荀宥和钟琳互看一眼,同时皱眉。

    换做别人,或许能被这个理由说服,但两人从未将袁峰视为寻常孩童,都以为这是对方的一种试探。

    试探桓容是否言行一致,真如之前保证,会培养他长大,进而归还袁真留下的财产。

    “明公……”

    “好。”

    没等荀宥将话说完,桓容已笑着点头,将袁峰拉到身边,道:“如果你想去,那就去。不过,去了就要坚持到最后,中途感到无聊,可别回来向我抱怨。”

    “诺!”

    袁峰用力点头,绽开笑脸。

    与此同时,秦璟一行抵达刺使府,在门前翻身下马。

    部曲上前叩门,道明身份,并递上桓容亲笔书信。

    少顷,府门大开,桓容亲自出迎。

    时隔数月,两人再见,往事历历在目,心头微有触动,表情却不露分毫。

    拱手揖礼,寒暄几句之后,桓容笑着当先引路,仿佛之前的担忧和焦虑都不曾存在。

    “秦兄请。”。

    “容弟客气。”

    察觉桓容态度间的变化,秦璟的脚步顿了一下。再抬眼,笑容虽然未变,心思已截然不同。

    第一百三十九章 秦璟的提议

    秦璟此行的目的,桓容一清二楚,彼此麾下也是心知肚明。

    考虑到秦策业已称王,雄踞数州,同晋朝的关系十分微妙,荀宥请示桓容,尽量封锁消息,严令刺使府上下不许刺探,更不许将来人的身份透露半分。

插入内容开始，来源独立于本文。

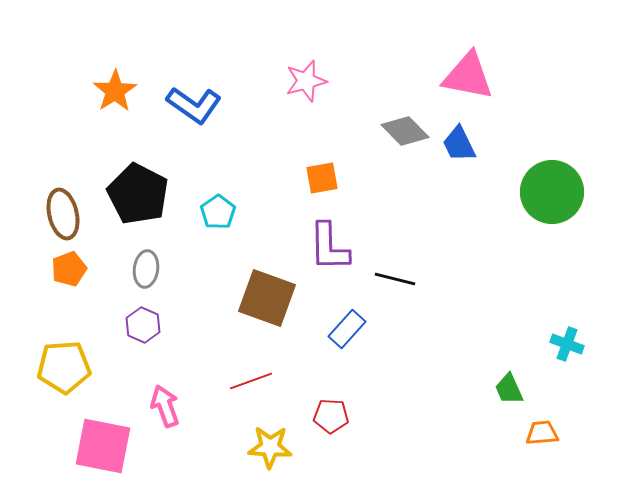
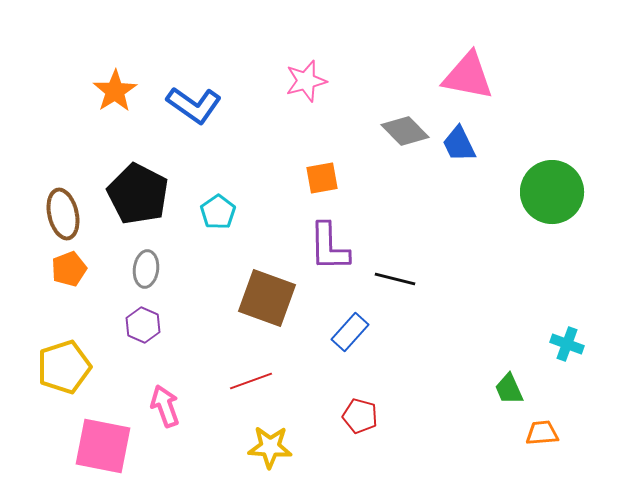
blue rectangle: moved 3 px right, 3 px down
yellow pentagon: rotated 14 degrees counterclockwise
red pentagon: moved 29 px right; rotated 12 degrees clockwise
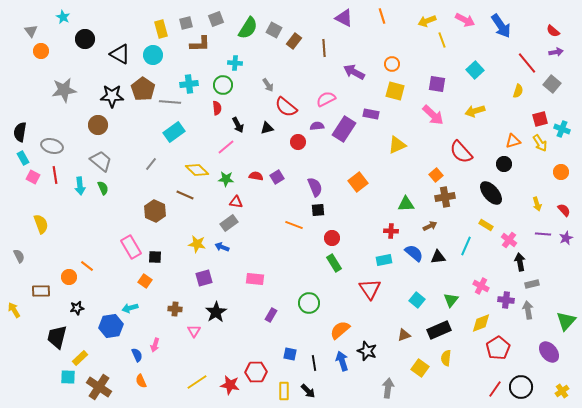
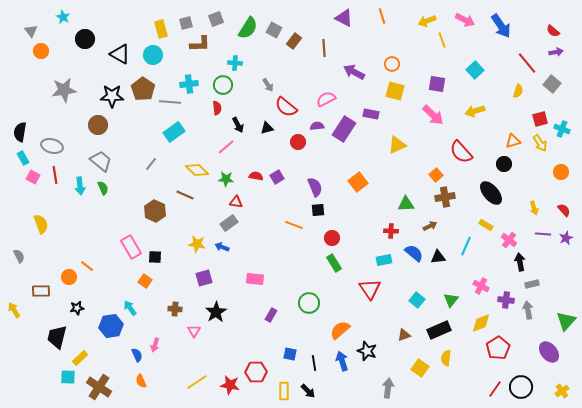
yellow arrow at (537, 204): moved 3 px left, 4 px down
cyan arrow at (130, 308): rotated 70 degrees clockwise
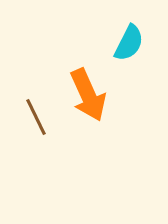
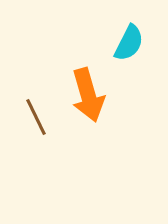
orange arrow: rotated 8 degrees clockwise
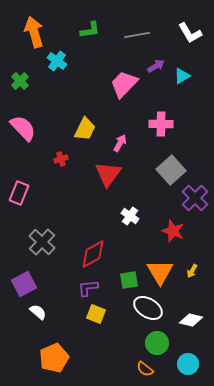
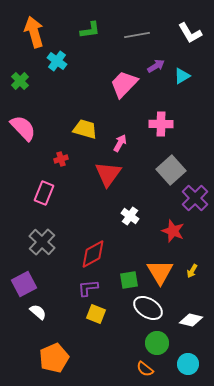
yellow trapezoid: rotated 100 degrees counterclockwise
pink rectangle: moved 25 px right
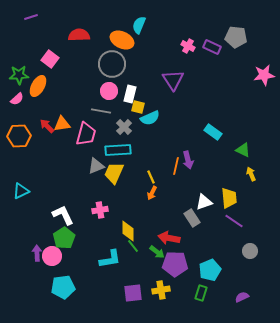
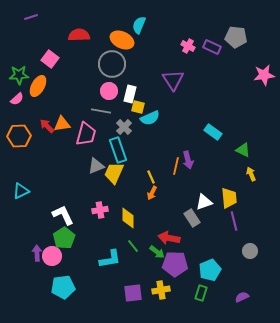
cyan rectangle at (118, 150): rotated 75 degrees clockwise
purple line at (234, 221): rotated 42 degrees clockwise
yellow diamond at (128, 231): moved 13 px up
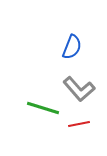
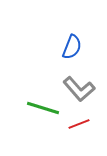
red line: rotated 10 degrees counterclockwise
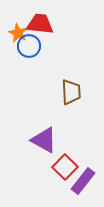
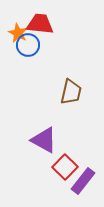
blue circle: moved 1 px left, 1 px up
brown trapezoid: rotated 16 degrees clockwise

    秦雷等人事先已得知情况,并非着急前来,仍安心留在城内大营,只等秦璟派人来召。

    倒是从洛州调来的仆兵略有些等不及。

    比起秦雷等人,他们多数有家有口,现居于武乡等郡。

    抵达幽州之后,久未曾与家人通信,心中十分挂念。秦璟一行的到来,是唯一能知晓家人近况的途径,自然会有几分心焦。如果背生双翼,怕会立即飞回家中,就为见妻小一面。

    对于众人的心思,桓容也是无奈。反正兵已经练得差不多,该偷师的也已经完成任务。如果真心想走,那就直接放行。

    别说他没打算将人留下,就是想留,估计也留不住。

    有家小牵挂,生出二心的可能极低。纵然真有转投之人,可将心比心,连亲人都不顾,又有谁敢放心任用?

    归根结底,秦氏从最开始就做了提防。

    该偿还的人情不会忘,该付出的代价不会抵赖,但不会因为人情就赔了本钱,将精锐仆兵留给桓容。

    无所谓小人之心。

    换成桓容,估计也会做出同样的选择。

    秦璟入府之后,桓容特地命人设宴款待。

    临近傍晚,冷风骤起,天色越趋昏暗。

    客室中,手臂粗的三足灯立在墙边,火光通亮,将室内照得如同白昼一般,却始终没有半点烟火气。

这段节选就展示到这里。